Pechgraben bei Bernstein
Bernstein, eine Marktgemeinde im mittleren Burgenland ist bekannt durch das Vorkommen des sogenannten `Edelserpentins`, der hier in mittlerweile nur mehr einem aktiven Steinbruch abgebaut und zu allerlei Schmuck und Ziergegenständen von einem Bernsteiner Familienbetrieb verarbeitet wird.
Das besonders für Sammler interessante Opalvorkommen liegt im Pechgraben. Das liegende Serpentingestein hat Grünschiefer gebildet und während des Serpentinierungsvorganges im Palöozoikum bis Jura den Opal ausgeschieden.
Liebe Sammelkollegen ich möchte aber hier ausdrücklich darauf hinweisen, daß das Graben und Schürfen auf dem Gelände des Pechgrabens verboten ist da es im Privatbesitz ist und nach einer Reihe von unschönen Grabungen und Verwüstungen von Sammlern in der Vergangenheit, ab jetzt beim Erwischen sofort Anzeige erstattet wird.

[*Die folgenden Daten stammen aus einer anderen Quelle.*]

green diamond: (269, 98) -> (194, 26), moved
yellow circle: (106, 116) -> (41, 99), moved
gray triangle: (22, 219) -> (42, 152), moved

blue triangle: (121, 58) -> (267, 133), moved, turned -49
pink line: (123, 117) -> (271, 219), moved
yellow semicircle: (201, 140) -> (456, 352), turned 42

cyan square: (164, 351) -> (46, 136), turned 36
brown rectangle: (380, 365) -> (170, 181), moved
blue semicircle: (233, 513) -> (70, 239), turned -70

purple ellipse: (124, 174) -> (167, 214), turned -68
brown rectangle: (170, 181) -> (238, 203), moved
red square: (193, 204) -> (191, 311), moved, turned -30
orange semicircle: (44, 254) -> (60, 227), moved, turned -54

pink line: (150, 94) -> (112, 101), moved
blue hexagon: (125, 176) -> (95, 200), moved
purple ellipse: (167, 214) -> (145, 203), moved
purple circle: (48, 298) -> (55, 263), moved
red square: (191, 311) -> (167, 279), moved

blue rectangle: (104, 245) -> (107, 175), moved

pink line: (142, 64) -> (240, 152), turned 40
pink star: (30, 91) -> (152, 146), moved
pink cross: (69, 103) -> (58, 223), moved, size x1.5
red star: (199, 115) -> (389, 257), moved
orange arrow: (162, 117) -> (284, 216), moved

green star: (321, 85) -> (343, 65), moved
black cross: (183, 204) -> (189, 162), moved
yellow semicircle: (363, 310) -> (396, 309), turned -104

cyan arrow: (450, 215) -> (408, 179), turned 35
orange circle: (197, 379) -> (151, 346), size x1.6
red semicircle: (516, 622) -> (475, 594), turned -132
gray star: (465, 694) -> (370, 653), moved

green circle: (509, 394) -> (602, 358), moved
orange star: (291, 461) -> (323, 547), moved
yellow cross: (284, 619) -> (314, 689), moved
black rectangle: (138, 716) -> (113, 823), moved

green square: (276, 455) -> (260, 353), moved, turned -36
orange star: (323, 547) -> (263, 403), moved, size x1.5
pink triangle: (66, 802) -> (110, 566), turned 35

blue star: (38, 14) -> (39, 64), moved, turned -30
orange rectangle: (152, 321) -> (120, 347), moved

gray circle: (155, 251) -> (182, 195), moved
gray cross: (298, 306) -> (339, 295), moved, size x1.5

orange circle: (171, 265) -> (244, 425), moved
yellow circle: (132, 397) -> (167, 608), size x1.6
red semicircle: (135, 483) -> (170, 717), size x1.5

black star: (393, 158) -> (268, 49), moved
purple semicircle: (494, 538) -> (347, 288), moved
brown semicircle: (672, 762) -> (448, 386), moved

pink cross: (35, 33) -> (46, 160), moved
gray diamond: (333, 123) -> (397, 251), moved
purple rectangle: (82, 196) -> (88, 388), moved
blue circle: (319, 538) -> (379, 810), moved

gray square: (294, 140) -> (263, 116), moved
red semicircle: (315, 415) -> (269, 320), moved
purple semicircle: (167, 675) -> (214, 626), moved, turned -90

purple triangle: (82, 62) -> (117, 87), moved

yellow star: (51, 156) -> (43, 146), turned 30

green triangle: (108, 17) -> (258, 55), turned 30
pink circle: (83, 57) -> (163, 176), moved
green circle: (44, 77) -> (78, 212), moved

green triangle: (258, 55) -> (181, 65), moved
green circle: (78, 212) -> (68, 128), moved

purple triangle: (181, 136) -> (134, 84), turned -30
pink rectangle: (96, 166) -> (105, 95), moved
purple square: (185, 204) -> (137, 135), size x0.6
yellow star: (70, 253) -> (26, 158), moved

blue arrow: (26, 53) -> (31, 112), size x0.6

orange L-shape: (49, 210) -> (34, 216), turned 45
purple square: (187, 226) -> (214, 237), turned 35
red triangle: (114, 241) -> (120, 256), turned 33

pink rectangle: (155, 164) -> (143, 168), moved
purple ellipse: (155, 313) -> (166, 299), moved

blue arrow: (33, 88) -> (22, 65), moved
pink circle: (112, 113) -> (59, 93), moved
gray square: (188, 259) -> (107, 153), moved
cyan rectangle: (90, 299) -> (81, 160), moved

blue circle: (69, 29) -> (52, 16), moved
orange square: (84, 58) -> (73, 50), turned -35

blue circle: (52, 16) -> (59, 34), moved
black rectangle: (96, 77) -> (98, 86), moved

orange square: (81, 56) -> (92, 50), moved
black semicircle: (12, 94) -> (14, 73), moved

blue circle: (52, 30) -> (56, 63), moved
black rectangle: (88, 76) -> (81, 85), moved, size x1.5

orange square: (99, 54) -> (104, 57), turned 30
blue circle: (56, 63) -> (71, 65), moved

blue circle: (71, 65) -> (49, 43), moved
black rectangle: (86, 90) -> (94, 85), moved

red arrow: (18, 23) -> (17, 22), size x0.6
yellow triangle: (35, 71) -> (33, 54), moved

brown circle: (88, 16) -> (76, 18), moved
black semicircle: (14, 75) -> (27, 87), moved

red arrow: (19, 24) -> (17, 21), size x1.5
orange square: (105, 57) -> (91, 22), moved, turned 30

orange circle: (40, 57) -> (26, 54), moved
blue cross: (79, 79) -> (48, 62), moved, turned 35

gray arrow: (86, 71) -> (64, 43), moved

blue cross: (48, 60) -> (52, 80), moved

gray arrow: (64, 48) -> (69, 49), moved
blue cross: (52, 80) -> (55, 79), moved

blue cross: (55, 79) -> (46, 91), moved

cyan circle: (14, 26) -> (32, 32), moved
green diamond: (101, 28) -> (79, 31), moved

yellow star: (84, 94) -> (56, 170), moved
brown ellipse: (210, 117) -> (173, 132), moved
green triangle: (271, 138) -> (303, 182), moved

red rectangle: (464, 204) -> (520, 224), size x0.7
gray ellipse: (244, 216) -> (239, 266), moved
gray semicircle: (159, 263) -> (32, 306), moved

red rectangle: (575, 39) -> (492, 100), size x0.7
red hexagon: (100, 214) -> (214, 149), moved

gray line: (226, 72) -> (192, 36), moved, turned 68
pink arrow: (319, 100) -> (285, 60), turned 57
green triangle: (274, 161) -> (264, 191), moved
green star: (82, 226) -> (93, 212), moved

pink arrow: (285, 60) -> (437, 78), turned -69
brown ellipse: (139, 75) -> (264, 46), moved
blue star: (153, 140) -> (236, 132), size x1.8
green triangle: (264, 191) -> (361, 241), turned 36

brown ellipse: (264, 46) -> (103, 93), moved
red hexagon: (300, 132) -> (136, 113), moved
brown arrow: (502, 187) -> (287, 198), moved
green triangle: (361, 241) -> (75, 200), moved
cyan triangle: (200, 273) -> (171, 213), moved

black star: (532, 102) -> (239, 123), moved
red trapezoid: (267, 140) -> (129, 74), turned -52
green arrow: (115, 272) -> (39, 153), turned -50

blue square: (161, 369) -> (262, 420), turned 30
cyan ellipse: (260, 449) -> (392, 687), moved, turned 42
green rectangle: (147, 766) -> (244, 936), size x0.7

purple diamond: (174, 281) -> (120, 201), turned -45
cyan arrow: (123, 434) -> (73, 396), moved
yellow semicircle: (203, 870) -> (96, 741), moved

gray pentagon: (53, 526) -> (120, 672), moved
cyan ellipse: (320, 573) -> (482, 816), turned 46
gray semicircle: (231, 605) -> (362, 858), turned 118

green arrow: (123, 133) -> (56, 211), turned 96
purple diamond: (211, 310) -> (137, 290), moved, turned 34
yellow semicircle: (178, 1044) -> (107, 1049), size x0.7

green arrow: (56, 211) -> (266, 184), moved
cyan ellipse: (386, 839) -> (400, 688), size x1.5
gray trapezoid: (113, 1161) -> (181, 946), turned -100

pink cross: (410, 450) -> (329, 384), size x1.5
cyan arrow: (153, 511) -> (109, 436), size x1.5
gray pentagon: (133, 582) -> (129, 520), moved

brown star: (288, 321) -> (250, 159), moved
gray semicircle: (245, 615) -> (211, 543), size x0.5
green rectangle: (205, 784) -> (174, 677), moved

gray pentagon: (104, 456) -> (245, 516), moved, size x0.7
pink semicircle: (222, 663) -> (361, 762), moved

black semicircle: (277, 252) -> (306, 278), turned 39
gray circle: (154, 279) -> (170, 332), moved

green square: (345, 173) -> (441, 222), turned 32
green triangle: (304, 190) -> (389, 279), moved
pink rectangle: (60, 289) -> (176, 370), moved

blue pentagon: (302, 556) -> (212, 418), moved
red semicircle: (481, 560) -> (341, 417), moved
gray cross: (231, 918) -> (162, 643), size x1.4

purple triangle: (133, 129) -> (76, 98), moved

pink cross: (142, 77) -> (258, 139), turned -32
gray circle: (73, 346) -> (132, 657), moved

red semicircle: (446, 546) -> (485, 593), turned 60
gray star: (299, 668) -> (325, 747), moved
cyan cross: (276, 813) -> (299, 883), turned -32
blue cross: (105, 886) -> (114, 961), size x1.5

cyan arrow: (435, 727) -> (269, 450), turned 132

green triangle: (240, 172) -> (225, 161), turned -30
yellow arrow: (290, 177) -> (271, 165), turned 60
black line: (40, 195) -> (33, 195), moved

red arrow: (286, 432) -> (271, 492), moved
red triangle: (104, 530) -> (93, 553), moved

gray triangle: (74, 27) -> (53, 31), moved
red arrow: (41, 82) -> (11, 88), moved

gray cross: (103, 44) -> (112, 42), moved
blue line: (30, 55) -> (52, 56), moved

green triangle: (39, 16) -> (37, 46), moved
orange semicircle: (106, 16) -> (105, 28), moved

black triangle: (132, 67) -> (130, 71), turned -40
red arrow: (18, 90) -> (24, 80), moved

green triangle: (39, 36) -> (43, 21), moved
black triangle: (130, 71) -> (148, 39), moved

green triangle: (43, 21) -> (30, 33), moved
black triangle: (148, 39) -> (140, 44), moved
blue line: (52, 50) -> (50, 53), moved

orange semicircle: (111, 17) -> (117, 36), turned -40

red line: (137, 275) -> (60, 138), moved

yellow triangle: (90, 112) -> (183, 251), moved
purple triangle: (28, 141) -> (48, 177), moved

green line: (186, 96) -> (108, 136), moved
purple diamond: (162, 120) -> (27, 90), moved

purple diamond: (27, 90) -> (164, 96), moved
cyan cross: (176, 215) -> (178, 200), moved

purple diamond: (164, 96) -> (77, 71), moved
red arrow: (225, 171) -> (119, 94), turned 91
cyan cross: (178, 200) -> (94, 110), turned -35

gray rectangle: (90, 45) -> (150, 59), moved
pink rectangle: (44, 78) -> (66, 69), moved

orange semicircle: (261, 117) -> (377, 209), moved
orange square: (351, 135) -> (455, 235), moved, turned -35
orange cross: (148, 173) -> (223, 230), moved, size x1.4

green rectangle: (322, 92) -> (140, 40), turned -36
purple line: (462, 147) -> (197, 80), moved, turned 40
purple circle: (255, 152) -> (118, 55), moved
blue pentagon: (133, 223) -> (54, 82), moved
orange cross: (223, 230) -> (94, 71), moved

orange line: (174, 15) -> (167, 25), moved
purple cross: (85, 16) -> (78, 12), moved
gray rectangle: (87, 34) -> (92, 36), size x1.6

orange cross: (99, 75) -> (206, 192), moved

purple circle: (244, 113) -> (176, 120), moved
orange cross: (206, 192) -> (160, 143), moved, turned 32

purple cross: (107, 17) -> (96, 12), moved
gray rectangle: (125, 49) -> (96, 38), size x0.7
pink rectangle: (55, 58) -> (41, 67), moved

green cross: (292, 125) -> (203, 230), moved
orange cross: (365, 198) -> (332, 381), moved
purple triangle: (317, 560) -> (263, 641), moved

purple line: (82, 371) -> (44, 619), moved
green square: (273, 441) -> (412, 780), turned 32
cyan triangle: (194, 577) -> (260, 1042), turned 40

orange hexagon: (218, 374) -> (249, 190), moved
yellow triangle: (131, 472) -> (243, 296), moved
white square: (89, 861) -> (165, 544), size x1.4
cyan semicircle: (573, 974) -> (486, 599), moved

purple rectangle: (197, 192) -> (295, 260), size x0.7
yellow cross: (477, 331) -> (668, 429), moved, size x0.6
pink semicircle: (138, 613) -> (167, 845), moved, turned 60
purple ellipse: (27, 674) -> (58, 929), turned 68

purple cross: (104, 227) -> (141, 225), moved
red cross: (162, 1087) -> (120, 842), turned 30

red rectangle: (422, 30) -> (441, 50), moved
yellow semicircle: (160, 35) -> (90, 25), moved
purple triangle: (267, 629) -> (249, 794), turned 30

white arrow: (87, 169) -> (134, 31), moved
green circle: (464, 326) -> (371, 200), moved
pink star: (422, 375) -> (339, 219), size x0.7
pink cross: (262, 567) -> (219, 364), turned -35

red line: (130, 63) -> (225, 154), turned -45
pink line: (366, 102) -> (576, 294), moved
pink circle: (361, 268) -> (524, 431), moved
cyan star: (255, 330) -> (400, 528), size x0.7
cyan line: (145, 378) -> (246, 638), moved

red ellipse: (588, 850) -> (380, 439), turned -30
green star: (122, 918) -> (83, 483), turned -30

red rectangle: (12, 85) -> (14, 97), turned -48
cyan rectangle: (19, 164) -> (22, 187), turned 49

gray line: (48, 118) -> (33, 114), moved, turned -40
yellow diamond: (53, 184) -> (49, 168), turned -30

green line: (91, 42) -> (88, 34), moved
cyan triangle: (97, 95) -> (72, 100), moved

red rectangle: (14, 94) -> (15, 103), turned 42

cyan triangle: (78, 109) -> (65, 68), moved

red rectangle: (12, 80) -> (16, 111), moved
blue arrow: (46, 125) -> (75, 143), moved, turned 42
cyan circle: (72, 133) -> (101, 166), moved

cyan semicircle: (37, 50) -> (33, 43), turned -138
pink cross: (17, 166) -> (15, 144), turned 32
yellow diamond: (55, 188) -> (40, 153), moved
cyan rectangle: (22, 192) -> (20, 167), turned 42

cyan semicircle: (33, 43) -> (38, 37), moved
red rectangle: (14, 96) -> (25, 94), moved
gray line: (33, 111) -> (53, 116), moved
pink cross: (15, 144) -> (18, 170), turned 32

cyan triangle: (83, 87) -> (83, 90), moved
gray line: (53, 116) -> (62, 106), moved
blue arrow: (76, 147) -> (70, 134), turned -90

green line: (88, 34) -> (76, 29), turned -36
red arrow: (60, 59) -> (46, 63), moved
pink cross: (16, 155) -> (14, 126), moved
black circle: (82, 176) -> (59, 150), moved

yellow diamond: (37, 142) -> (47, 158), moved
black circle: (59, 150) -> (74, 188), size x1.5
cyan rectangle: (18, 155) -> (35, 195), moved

Opalknolle vom Pechgraben,Bernstein,Größe 28x21x13cm,Gewicht 5kg,
VP 100.-
 
  Magnetit vom ehemaligen Fundort in Rumpersdorf im Burgenland
 

Antimongrube in Stadtschlaining bei Oberwart
Zwei km nördlich von Stadtschlaining auf der Straße nach Goberling ist der rechten Seite das ehemalige Antimon-Bergbaugebiet. Dort sind hydrothermale, im Tertiär entstandene Antimonlagerstätten eingeschaltet in jungpaläozoischen, schwach metamorphen Gesteinen wie Kalkschiefer und Phyllite der Rechnitzer Serie. Haupterz und weitaus vorherrschend war der Antimonit, meist derb und sehr selten mit kleinen stengelig-strahligen Kristallen. Außerdem gab es dort kleine bis max.5mm große Magnetitkristalle sowie würfelige bis 1cm große Pyrite im Grünschiefer eingewachsen.
Antimonite vom ehemaligen Antimonbergbau Stadtschlaining sind heute fast nicht mehr zu bekommen und gelten daher als ABSOLUTE RARITÄT unter Sammlern.


  Gipsrosen von Pöttsching
Von Wiener Neustadt in Richtung Osten über Neudörfl gelangt man nach Pöttsching. Im Haldenbereich konnten in den letzten Jahrzehnten einige teilweise bis kindskopfgroße Gipsrosen ausgegraben werden. Die Chancen große Gipsrosen heutzutage zu finden sind aber aüßerst gering. Für das Sammeln muß um Genehmigung bei der Güterverwaltung Esterhazy in Eisenstadt angesucht werden!